→ Instructions to follow
The "Image attached. Detect" line through the end of the listing below is what to set down, word for word, and nothing else.

________

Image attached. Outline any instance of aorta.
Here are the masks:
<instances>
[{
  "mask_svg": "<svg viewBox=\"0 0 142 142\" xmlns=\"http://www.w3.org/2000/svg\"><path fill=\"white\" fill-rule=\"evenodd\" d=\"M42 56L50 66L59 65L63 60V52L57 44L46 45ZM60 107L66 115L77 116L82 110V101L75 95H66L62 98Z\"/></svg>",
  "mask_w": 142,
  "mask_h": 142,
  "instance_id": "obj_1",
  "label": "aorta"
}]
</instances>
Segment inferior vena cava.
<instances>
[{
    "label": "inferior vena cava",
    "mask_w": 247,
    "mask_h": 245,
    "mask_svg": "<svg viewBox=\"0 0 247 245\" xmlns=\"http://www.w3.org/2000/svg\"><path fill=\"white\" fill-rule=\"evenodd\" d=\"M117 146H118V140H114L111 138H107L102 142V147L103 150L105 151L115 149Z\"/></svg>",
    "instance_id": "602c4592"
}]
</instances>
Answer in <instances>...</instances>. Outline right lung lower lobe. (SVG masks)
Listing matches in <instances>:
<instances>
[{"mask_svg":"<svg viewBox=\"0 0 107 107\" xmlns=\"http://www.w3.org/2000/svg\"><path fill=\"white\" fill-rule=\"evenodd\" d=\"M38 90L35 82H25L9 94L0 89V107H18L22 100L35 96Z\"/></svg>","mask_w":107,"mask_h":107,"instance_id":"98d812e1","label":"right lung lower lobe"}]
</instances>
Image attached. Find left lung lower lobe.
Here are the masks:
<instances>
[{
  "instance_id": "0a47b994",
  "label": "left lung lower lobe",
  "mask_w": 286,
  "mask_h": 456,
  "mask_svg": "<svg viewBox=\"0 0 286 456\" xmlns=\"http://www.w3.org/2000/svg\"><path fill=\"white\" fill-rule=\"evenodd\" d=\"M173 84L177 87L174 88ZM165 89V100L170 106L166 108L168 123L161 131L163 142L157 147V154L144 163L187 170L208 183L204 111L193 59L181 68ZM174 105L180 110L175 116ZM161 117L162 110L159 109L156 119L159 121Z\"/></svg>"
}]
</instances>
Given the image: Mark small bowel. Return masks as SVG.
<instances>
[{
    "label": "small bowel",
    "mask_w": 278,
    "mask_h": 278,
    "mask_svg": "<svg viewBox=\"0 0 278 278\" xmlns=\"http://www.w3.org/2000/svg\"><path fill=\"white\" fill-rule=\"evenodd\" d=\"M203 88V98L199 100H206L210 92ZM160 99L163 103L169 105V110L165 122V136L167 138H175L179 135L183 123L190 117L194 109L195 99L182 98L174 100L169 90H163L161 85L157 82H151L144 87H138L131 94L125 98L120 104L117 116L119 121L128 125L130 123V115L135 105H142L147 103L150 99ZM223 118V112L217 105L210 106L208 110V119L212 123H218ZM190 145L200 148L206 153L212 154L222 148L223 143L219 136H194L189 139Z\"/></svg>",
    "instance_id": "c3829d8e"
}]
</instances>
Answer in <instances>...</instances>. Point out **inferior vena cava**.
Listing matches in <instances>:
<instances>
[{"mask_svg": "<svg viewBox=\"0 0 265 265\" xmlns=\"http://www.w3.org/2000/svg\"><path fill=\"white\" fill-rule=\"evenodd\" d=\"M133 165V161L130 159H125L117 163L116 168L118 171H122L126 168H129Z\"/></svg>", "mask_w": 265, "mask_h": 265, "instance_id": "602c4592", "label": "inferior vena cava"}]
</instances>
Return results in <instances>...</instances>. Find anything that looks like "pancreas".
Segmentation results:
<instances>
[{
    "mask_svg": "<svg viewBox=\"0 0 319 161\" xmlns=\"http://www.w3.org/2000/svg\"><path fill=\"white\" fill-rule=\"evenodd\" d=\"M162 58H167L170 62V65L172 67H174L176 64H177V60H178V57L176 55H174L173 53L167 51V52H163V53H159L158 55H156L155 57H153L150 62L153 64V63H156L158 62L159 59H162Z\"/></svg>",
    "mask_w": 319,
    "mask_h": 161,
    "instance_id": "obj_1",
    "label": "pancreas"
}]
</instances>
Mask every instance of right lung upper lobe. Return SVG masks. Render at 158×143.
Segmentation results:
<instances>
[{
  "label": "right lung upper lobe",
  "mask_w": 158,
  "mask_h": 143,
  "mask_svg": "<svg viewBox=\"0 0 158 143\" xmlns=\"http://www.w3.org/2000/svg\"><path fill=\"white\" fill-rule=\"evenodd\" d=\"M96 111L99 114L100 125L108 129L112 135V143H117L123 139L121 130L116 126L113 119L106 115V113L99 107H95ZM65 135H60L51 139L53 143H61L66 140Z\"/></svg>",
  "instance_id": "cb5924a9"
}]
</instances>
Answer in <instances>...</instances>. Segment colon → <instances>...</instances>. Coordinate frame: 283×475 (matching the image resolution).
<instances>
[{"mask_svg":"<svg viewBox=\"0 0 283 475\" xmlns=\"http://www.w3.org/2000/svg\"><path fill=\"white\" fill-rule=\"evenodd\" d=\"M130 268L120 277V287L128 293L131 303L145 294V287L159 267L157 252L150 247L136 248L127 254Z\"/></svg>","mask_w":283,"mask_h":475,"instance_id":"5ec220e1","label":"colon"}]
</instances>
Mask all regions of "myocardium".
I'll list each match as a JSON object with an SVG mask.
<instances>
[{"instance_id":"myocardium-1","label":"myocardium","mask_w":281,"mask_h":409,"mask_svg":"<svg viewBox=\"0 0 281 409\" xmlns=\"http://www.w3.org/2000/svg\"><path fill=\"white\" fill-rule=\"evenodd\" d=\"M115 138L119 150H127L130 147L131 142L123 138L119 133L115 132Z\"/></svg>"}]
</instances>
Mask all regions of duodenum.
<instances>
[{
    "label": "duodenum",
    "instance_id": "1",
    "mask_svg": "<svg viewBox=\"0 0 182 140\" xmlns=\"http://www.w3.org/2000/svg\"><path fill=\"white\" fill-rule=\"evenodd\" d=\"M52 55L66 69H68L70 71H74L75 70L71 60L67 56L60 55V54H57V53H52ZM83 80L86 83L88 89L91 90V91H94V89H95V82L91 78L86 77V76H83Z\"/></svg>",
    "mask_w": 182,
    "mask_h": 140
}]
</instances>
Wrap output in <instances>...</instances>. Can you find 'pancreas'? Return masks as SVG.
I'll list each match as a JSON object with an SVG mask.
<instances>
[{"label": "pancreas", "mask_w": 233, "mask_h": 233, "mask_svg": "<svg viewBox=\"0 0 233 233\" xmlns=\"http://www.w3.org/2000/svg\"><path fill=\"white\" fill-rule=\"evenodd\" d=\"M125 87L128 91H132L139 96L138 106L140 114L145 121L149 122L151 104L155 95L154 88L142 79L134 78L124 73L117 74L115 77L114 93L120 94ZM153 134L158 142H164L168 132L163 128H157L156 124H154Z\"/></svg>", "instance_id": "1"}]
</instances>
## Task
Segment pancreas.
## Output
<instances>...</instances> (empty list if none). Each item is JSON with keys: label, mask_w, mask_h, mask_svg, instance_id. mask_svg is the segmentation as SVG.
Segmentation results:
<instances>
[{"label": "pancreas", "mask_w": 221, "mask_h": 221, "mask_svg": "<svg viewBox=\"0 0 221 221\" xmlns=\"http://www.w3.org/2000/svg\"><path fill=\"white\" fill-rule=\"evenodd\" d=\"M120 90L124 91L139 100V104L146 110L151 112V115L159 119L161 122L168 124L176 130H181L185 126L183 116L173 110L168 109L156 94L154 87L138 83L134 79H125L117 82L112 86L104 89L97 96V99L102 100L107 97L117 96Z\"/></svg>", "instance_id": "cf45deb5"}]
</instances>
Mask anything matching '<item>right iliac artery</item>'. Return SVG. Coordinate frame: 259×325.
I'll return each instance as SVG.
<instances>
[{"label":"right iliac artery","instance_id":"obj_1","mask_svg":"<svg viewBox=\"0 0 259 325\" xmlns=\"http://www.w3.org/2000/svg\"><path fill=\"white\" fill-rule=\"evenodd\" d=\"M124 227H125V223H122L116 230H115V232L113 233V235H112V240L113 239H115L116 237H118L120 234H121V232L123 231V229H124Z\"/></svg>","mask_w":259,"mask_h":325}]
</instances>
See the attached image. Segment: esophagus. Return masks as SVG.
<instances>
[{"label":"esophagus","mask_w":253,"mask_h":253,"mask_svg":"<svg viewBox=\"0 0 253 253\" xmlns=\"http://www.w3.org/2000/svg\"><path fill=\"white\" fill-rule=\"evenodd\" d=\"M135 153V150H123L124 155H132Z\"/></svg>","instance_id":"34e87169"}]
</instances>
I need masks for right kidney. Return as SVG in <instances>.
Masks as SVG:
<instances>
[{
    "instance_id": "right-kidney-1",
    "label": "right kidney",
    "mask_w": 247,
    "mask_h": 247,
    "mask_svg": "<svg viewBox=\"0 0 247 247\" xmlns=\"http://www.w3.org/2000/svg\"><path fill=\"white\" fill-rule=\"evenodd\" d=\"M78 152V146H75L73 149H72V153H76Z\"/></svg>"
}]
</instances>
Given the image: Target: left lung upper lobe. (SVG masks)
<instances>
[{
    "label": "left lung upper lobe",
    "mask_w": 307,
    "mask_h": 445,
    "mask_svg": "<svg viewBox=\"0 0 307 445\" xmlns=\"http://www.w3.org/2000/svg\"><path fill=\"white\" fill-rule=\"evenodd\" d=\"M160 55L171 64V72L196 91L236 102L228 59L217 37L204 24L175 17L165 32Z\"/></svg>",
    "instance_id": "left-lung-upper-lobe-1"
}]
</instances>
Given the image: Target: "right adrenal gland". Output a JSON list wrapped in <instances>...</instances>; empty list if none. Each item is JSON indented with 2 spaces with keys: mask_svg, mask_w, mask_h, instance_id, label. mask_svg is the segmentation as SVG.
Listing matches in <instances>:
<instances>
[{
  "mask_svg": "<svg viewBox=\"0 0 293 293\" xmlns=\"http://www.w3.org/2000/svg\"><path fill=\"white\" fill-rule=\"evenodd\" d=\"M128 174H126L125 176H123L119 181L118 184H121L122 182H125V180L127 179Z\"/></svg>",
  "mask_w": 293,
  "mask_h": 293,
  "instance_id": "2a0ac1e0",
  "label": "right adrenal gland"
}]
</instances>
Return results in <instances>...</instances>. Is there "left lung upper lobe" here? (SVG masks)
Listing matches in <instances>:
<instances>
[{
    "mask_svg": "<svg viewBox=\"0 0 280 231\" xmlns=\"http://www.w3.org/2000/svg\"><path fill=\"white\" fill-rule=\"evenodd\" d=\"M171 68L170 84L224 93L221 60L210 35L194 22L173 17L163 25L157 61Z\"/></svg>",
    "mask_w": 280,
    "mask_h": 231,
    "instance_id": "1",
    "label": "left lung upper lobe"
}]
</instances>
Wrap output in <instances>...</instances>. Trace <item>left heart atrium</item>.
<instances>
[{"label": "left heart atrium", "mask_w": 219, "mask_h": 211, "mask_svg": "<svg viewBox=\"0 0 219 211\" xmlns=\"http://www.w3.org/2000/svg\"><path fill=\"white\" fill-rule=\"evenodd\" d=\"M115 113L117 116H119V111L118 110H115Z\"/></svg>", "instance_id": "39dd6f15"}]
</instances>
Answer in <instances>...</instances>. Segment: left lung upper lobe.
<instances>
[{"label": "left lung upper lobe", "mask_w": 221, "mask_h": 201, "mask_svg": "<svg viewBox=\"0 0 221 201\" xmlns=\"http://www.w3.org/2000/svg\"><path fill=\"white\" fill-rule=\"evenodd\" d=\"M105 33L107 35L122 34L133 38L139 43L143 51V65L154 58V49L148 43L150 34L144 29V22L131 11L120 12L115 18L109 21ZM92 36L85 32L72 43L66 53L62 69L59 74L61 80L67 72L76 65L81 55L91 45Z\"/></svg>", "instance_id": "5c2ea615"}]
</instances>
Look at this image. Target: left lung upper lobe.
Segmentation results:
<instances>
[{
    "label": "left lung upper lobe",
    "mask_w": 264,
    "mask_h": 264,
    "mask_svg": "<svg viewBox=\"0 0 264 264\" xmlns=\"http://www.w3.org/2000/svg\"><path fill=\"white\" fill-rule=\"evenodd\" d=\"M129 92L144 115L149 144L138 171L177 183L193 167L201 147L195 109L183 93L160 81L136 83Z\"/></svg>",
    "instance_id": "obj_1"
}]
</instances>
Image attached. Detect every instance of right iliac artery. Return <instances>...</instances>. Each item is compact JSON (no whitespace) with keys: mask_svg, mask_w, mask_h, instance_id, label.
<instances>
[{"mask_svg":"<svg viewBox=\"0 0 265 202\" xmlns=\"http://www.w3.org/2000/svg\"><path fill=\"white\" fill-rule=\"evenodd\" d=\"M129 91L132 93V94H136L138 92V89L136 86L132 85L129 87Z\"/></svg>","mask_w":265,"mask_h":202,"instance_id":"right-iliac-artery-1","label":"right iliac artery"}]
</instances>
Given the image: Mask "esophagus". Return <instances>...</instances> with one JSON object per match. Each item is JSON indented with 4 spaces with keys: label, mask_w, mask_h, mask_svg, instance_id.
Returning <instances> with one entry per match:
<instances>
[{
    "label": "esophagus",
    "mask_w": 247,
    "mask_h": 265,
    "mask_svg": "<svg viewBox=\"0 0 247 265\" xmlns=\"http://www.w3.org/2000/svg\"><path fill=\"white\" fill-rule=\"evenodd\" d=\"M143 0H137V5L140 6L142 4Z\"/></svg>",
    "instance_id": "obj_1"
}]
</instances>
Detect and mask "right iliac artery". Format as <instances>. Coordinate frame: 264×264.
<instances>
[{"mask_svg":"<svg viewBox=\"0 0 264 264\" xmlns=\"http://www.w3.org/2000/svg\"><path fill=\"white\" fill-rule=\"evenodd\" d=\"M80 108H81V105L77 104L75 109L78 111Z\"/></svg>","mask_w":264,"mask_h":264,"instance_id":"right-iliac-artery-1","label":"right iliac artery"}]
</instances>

________

→ Your solution
Image attached. Detect every instance of right iliac artery. Return <instances>...</instances>. Each item is compact JSON (no whitespace) with keys: mask_svg, mask_w, mask_h, instance_id, label.
<instances>
[{"mask_svg":"<svg viewBox=\"0 0 265 202\" xmlns=\"http://www.w3.org/2000/svg\"><path fill=\"white\" fill-rule=\"evenodd\" d=\"M129 91L132 93V94H136L138 92V89L136 86L132 85L129 87Z\"/></svg>","mask_w":265,"mask_h":202,"instance_id":"right-iliac-artery-1","label":"right iliac artery"}]
</instances>
Given the image: Mask "esophagus". Return <instances>...</instances> with one JSON object per match. Each item is JSON indented with 4 spaces with keys: label, mask_w, mask_h, mask_svg, instance_id.
Returning <instances> with one entry per match:
<instances>
[{
    "label": "esophagus",
    "mask_w": 247,
    "mask_h": 265,
    "mask_svg": "<svg viewBox=\"0 0 247 265\" xmlns=\"http://www.w3.org/2000/svg\"><path fill=\"white\" fill-rule=\"evenodd\" d=\"M143 0H137V5L140 6L142 4Z\"/></svg>",
    "instance_id": "obj_1"
}]
</instances>
Detect and mask "right iliac artery". Format as <instances>. Coordinate frame: 264×264.
<instances>
[{"mask_svg":"<svg viewBox=\"0 0 264 264\" xmlns=\"http://www.w3.org/2000/svg\"><path fill=\"white\" fill-rule=\"evenodd\" d=\"M80 108H81V105L77 104L75 109L78 111Z\"/></svg>","mask_w":264,"mask_h":264,"instance_id":"right-iliac-artery-1","label":"right iliac artery"}]
</instances>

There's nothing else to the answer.